Choice of Machine Learning Research and Development Platform

      I have recently started to learn machine learning and data mining related technologies. I have consulted the blogs of some technical experts, and I have gained a lot. I hereby share what I am interested in with you. This article is reprinted and published on this blog after re-typesetting. The original address is: Choice of Machine Learning Research and Development Platform .

      At present, machine learning can be said to be in the blooming stage, but if you want to learn or research machine learning and then use it in a production environment, it will take a lot of brains to choose platforms, development languages, and machine learning libraries. Here is a suggestion based on my own machine learning experience for reference only.

  The first thing to consider is how to choose a platform. It depends on whether you want to use it in a production environment (that is, in a specific product) or just for research purposes.

1. Construction of machine learning platform in production environment

  If the platform is to be used in a production environment, then there is the question of estimating the amount of data the product needs to analyze. If the amount of data is large, then you need to choose a big data platform, otherwise you only need a stand-alone version of the platform.

1.1 Construction of machine learning big data platform in production environment

  The most mainstream big data platform in the production environment is the Spark platform, plus auxiliary distributed data processing containers, such as YARN or Mesos. If you need to collect online data in real time, then add Kafka. In short, a general big data processing platform is to integrate Spark + YARN (Mesos) + Kafka. The product projects I am doing now are all based on Spark + YARN + Kafka. At present, the choice of this platform is basically the mainstream direction.

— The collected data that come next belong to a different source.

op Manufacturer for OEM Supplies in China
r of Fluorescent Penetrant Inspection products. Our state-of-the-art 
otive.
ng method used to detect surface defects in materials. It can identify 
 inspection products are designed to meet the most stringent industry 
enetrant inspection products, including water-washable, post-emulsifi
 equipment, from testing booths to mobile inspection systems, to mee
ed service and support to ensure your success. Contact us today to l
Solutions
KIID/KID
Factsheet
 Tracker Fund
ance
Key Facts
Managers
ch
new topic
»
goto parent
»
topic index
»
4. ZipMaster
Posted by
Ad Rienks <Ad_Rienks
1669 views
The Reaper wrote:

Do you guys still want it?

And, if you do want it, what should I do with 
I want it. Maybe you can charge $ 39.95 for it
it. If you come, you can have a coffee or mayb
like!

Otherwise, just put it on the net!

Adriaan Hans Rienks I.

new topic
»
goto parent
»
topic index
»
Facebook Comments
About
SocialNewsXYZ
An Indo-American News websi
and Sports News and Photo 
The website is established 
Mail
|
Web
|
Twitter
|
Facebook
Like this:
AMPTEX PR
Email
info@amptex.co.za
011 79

  Of course, some people will say that it is very troublesome to integrate so many open source software together, and there must be many pitfalls. Is there a general platform that can include big data platform functions similar to Spark + YARN + Kafka? At present, as far as I know, the better one is CDAP . It integrates Spark, YARN, Kafka and some mainstream open source data processing software, and developers only need to do secondary development on the layer of API encapsulated on it. This should be a good idea, but we haven't seen any successful commercial cases yet, so we didn't consider CDAP when we selected the architecture .

  Therefore, the big data platform around Spark + YARN + Kafka is still the first choice. Since Spark MLlib's machine learning algorithms are not rich and easy to use, if you need some algorithms that are not in MLlib in your product, you need to find open source implementations yourself.

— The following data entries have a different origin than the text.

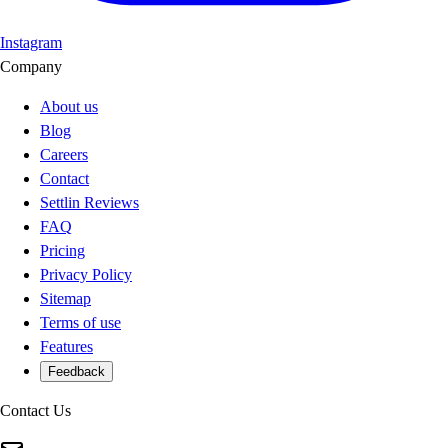
Instagram
Company
About us
Blog
Careers
Contact
Settlin Reviews
FAQ
Pricing
Privacy Policy
Sitemap
Terms of use
Features
Feedback
Contact Us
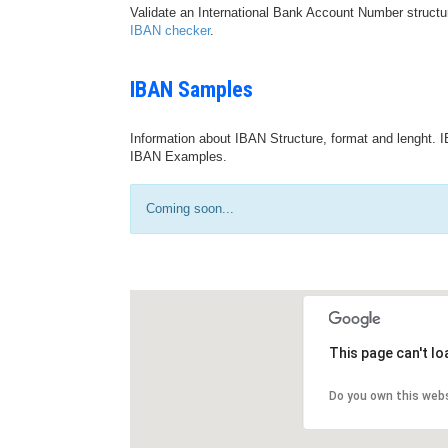
Validate an International Bank Account Number structu
IBAN checker
.
IBAN Samples
Information about IBAN Structure, format and lenght. I
IBAN Examples.
Coming soon...
This page can't l
Do you own this web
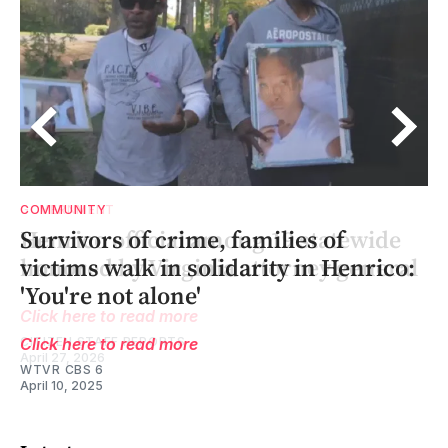
COMMUNITY
of
Survivors of crime, families of
l
l
victims walk in solidarity in Henrico:
'You're not alone'
Click here to read more
WTVR CBS 6
April 10, 2025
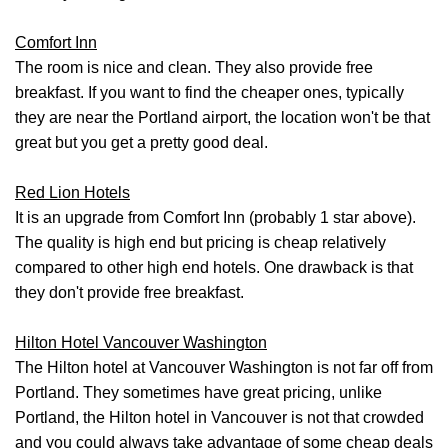
Comfort Inn
The room is nice and clean. They also provide free
breakfast. If you want to find the cheaper ones, typically
they are near the Portland airport, the location won't be that
great but you get a pretty good deal.
Red Lion Hotels
It is an upgrade from Comfort Inn (probably 1 star above).
The quality is high end but pricing is cheap relatively
compared to other high end hotels. One drawback is that
they don't provide free breakfast.
Hilton Hotel Vancouver Washington
The Hilton hotel at Vancouver Washington is not far off from
Portland. They sometimes have great pricing, unlike
Portland, the Hilton hotel in Vancouver is not that crowded
and you could always take advantage of some cheap deals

1.2 Construction of machine learning stand-alone data platform in production environment

  If the amount of data in the production environment is not large, the big data platform seems to be a bit over-designed. At this time, we have more choices. The first choice is still the Spark platform, but we don't need the distributed container YARN and the routing Kafka for distributed data distribution. Why is Spark the first choice? Because we have to consider expansion, the current amount of data is not large, which does not mean that the amount of data will not be large in the future. This is also the reason why I chose Spark for some small data analysis projects I was involved in. Of course, I think there are other reasons, that is, Spark supports Python, Java, Scala and R at the same time, which lowers the participation threshold for many programmers. In the Spark project I am involved in, the development languages ​​are mainly Java and Scala. Python was not chosen for some speed reasons and the rest of the system is written in Java.

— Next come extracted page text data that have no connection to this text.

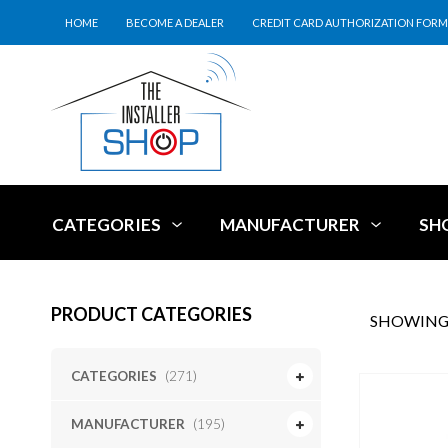
HOME
BECOME A DEALER
CREDIT CARD AUTHORIZATION FORM
CATEGORIES
MANUFACTURER
SH
PRODUCT CATEGORIES
SHOWING 
CATEGORIES
(271)
MANUFACTURER
(195)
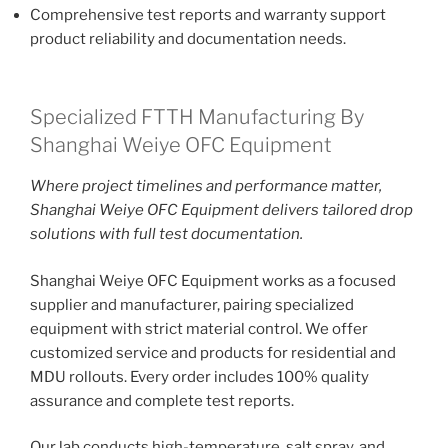
Comprehensive test reports and warranty support
product reliability and documentation needs.
Specialized FTTH Manufacturing By
Shanghai Weiye OFC Equipment
Where project timelines and performance matter,
Shanghai Weiye OFC Equipment delivers tailored drop
solutions with full test documentation.
Shanghai Weiye OFC Equipment works as a focused
supplier and manufacturer, pairing specialized
equipment with strict material control. We offer
customized service and products for residential and
MDU rollouts. Every order includes 100% quality
assurance and complete test reports.
Our lab conducts high-temperature, salt spray, and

       The second option is a series of python tools based on scikit-learn, including numpy, scipy, pandas, MatplotLib, and more. The feature is that the class library is rich, especially the machine learning library of scikit-learn, which can be said to be eighteen weapons, all of which are available. In addition, because it can interactively write programs, it is convenient to quickly develop prototypes. Two projects I participated in were in the feasibility analysis stage, both using scikit-learn for prototyping and demo for customers.

       Therefore, as a single machine data platform for machine learning in the production environment, Spark is the first choice for products, while the scikit-learn family is suitable for rapid prototyping and verification.

2. Construction of machine learning platform in research environment

  If you just do research, then there are many choices, and there are three mainstream ones.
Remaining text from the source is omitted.